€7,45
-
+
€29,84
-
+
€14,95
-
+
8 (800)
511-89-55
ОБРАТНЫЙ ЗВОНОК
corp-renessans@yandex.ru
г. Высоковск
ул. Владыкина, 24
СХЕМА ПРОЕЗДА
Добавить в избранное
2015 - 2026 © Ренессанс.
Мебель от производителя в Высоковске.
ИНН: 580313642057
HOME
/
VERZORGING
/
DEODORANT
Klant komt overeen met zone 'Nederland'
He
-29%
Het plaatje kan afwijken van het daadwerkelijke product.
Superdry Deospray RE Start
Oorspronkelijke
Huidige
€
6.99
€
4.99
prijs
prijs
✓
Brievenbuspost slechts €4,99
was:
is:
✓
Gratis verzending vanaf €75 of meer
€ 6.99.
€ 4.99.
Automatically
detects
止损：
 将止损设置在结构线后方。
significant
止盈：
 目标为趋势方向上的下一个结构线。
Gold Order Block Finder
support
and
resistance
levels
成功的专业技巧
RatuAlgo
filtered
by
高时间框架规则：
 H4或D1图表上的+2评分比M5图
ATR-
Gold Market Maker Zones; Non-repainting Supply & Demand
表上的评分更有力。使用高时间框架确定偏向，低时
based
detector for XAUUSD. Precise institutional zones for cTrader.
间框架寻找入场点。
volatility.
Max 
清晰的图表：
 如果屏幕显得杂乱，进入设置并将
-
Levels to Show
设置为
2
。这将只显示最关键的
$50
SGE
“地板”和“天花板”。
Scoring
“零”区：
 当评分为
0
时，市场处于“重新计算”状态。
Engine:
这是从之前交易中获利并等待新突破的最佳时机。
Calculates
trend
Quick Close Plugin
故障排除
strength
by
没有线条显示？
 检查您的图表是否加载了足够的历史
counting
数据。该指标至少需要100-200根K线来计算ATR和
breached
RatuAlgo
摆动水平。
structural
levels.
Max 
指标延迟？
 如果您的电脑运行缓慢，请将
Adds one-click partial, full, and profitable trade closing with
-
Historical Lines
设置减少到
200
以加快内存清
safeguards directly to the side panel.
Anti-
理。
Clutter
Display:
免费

*****

Every record above is to be written out exactly.

€7,45
-
+
€29,84
-
+
€14,95
-
+
8 (800)
511-89-55
ОБРАТНЫЙ ЗВОНОК
corp-renessans@yandex.ru
г. Высоковск
ул. Владыкина, 24
СХЕМА ПРОЕЗДА
Добавить в избранное
2015 - 2026 © Ренессанс.
Мебель от производителя в Высоковске.
ИНН: 580313642057
HOME
/
VERZORGING
/
DEODORANT
Klant komt overeen met zone 'Nederland'
He
-29%
Het plaatje kan afwijken van het daadwerkelijke product.
Superdry Deospray RE Start
Oorspronkelijke
Huidige
€
6.99
€
4.99
prijs
prijs
✓
Brievenbuspost slechts €4,99
was:
is:
✓
Gratis verzending vanaf €75 of meer
€ 6.99.
€ 4.99.
Automatically
detects
止损：
 将止损设置在结构线后方。
significant
止盈：
 目标为趋势方向上的下一个结构线。
Gold Order Block Finder
support
and
resistance
levels
成功的专业技巧
RatuAlgo
filtered
by
高时间框架规则：
 H4或D1图表上的+2评分比M5图
ATR-
Gold Market Maker Zones; Non-repainting Supply & Demand
表上的评分更有力。使用高时间框架确定偏向，低时
based
detector for XAUUSD. Precise institutional zones for cTrader.
间框架寻找入场点。
volatility.
Max 
清晰的图表：
 如果屏幕显得杂乱，进入设置并将
-
Levels to Show
设置为
2
。这将只显示最关键的
$50
SGE
“地板”和“天花板”。
Scoring
“零”区：
 当评分为
0
时，市场处于“重新计算”状态。
Engine:
这是从之前交易中获利并等待新突破的最佳时机。
Calculates
trend
Quick Close Plugin
故障排除
strength
by
没有线条显示？
 检查您的图表是否加载了足够的历史
counting
数据。该指标至少需要100-200根K线来计算ATR和
breached
RatuAlgo
摆动水平。
structural
levels.
Max 
指标延迟？
 如果您的电脑运行缓慢，请将
Adds one-click partial, full, and profitable trade closing with
-
Historical Lines
设置减少到
200
以加快内存清
safeguards directly to the side panel.
Anti-
理。
Clutter
Display:
免费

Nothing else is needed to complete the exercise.